Ramaphosa has not set foot in the troubled North West mining town and even Zuma avoided it for a while after police shot and killed more than 30 protesting miners there in 2012. It was the worst government-sponsored atrocity in democratic South Africa.
“That was a fermentation of that space as a no-go zone for those not seen as being on the side of the people,” Mnguni said.

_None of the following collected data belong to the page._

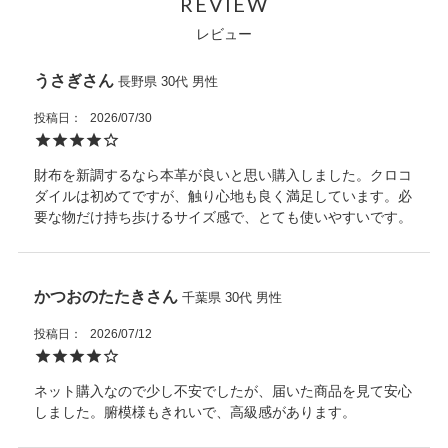
REVIEW
・水などにぬれた場合は、直ちに拭き取り、風通しの良い場所
ポケット(外側)：オープン×１
で自然乾燥させてください。
レビュー
ポケット(内側)：オープン×３、スナップ付×１
・お手入れの際に、中性または強力な化学溶剤は使用しないで
開口部：ファスナー
ください。
※天然素材を使用している為、掲載写真と実物の色味、柄が異
うさぎ
長野県
30代
男性
・洗濯機は使用しないでください。クリーニング専門店をご利
なる場合があります。
用ください。
投稿日
2026/07/30
・熱源や日光に長時間晒さないでください。
・ご使用のたびに、専用ポーチに入れてから箱に収納し、光や
財布を新調するなら本革が良いと思い購入しました。クロコ
埃、湿気を避けてください。
ダイルは初めてですが、触り心地も良く満足しています。必
また天然皮革に関してはワシントン条約を元に適正に輸入され
要な物だけ持ち歩けるサイズ感で、とても使いやすいです。
た商品を販売しています。
かつおのたたき
千葉県
30代
男性
投稿日
2026/07/12
ネット購入なので少し不安でしたが、届いた商品を見て安心
しました。腑模様もきれいで、高級感があります。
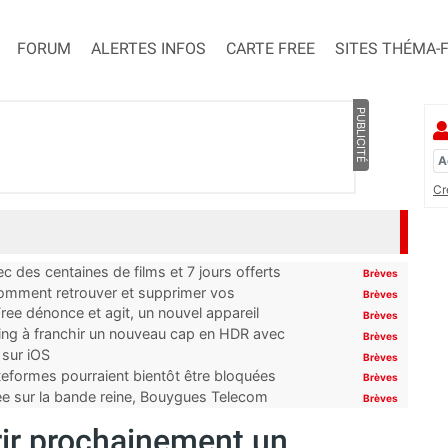
FORUM
ALERTES INFOS
CARTE FREE
SITES THÉMA-
PUBLICITÉ
Cr
 des centaines de films et 7 jours offerts
Brèves
 comment retrouver et supprimer vos
Brèves
ree dénonce et agit, un nouvel appareil
Brèves
ming à franchir un nouveau cap en HDR avec
Brèves
 sur iOS
Brèves
ateformes pourraient bientôt être bloquées
Brèves
tée sur la bande reine, Bouygues Telecom
Brèves
rir prochainement un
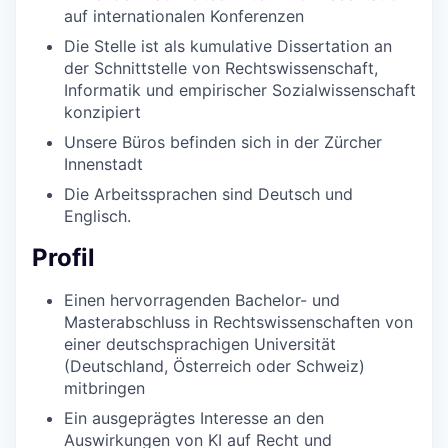
auf internationalen Konferenzen
Die Stelle ist als kumulative Dissertation an
der Schnittstelle von Rechtswissenschaft,
Informatik und empirischer Sozialwissenschaft
konzipiert
Unsere Büros befinden sich in der Zürcher
Innenstadt
Die Arbeitssprachen sind Deutsch und
Englisch.
Profil
Einen hervorragenden Bachelor- und
Masterabschluss in Rechtswissenschaften von
einer deutschsprachigen Universität
(Deutschland, Österreich oder Schweiz)
mitbringen
Ein ausgeprägtes Interesse an den
Auswirkungen von KI auf Recht und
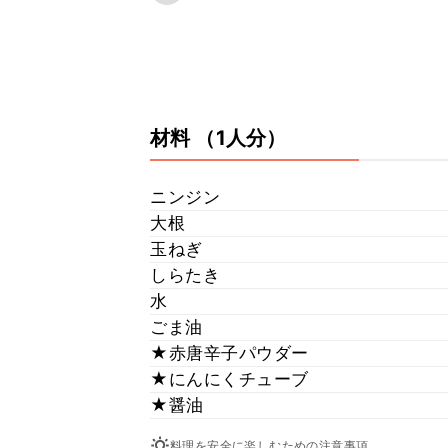
材料
（1人分）
ニンジン
大根
玉ねぎ
しらたき
水
ごま油
★赤唐辛子パウダー
★にんにくチューブ
★醤油
料理を安全に楽しむための注意事項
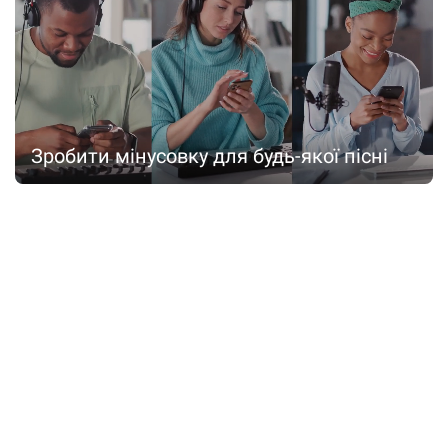
Зробити мінусовку для будь-якої пісні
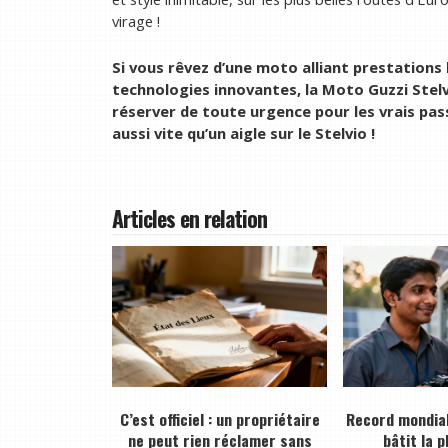
virage !
Si vous rêvez d’une moto alliant prestations
technologies innovantes, la Moto Guzzi Stel
réserver de toute urgence pour les vrais pa
aussi vite qu’un aigle sur le Stelvio !
Articles en relation
C’est officiel : un propriétaire
Record mondial
ne peut rien réclamer sans
bâtit la 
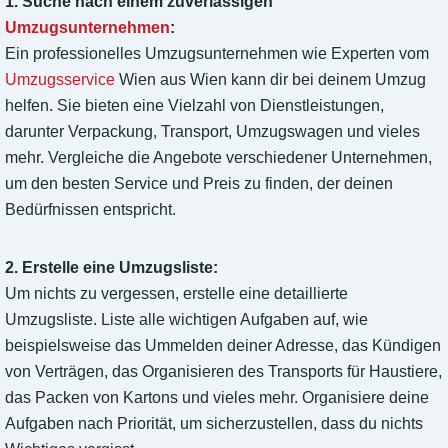
1. Suche nach einem zuverlässigen
Umzugsunternehmen
:
Ein professionelles Umzugsunternehmen wie Experten vom
Umzugsservice
Wien aus Wien kann dir bei deinem Umzug
helfen. Sie bieten eine Vielzahl von Dienstleistungen,
darunter Verpackung, Transport, Umzugswagen und vieles
mehr. Vergleiche die Angebote verschiedener Unternehmen,
um den besten Service und Preis zu finden, der deinen
Bedürfnissen entspricht.
2. Erstelle eine Umzugsliste:
Um nichts zu vergessen, erstelle eine detaillierte
Umzugsliste. Liste alle wichtigen Aufgaben auf, wie
beispielsweise das Ummelden deiner Adresse, das Kündigen
von Verträgen, das Organisieren des Transports für Haustiere,
das Packen von Kartons und vieles mehr. Organisiere deine
Aufgaben nach Priorität, um sicherzustellen, dass du nichts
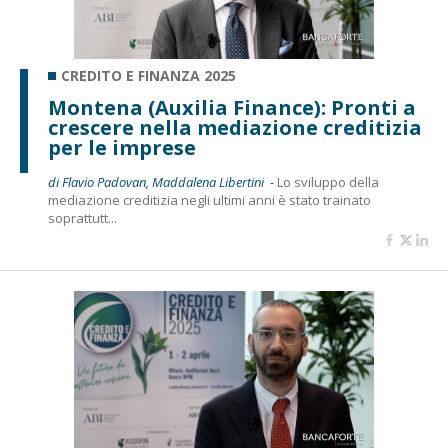
CREDITO E FINANZA 2025
Montena (Auxilia Finance): Pronti a
crescere nella mediazione creditizia
per le imprese
di Flavio Padovan, Maddalena Libertini -
Lo sviluppo della
mediazione creditizia negli ultimi anni è stato trainato
soprattutt...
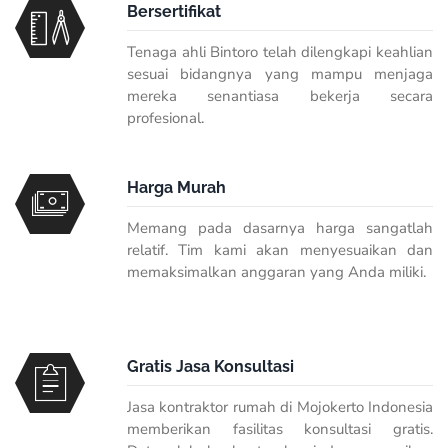
Bersertifikat
Tenaga ahli Bintoro telah dilengkapi keahlian
sesuai bidangnya yang mampu menjaga
mereka senantiasa bekerja secara
profesional.
Harga Murah
Memang pada dasarnya harga sangatlah
relatif. Tim kami akan menyesuaikan dan
memaksimalkan anggaran yang Anda miliki.
Gratis Jasa Konsultasi
Jasa kontraktor rumah di Mojokerto Indonesia
memberikan fasilitas konsultasi gratis.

Marikana was also where Malema officially launched the EFF formally as a political party in October 2013.
Populist leaders could have their place in a situation South Africa finds itself in. “You do need popular and populist leaders to help you absorb the irrational and seemingly outrageous emotions and tempers and agitations of people,” Mnguni said. “They tend to listen more to those they feel they can identify with, those they feel they can defer to, because they understand their struggle and they have been champions of their struggle.”
He said part of what fuelled the protests was a feeling of alienation from the state, and anti-establishment sentiments. When triggered, these could quickly turn against establishments that didn’t supply jobs or pay wages, so that the poor cannot afford to buy the goods that they are selling or manufacturing.
Mnguni said the only pushback Malema might encounter from his supporters would be if the army and police began to use force.
“People are ambivalent with the army on the ground, and they are scared to be caught in the crossfire,” he said.
While Malema stands ready to find new relevance, it remains to be seen if his supporters will have the courage to follow. DM
Leader of the EFF, Julius Malema. (Photo by Gallo Images / Alet Pretorius)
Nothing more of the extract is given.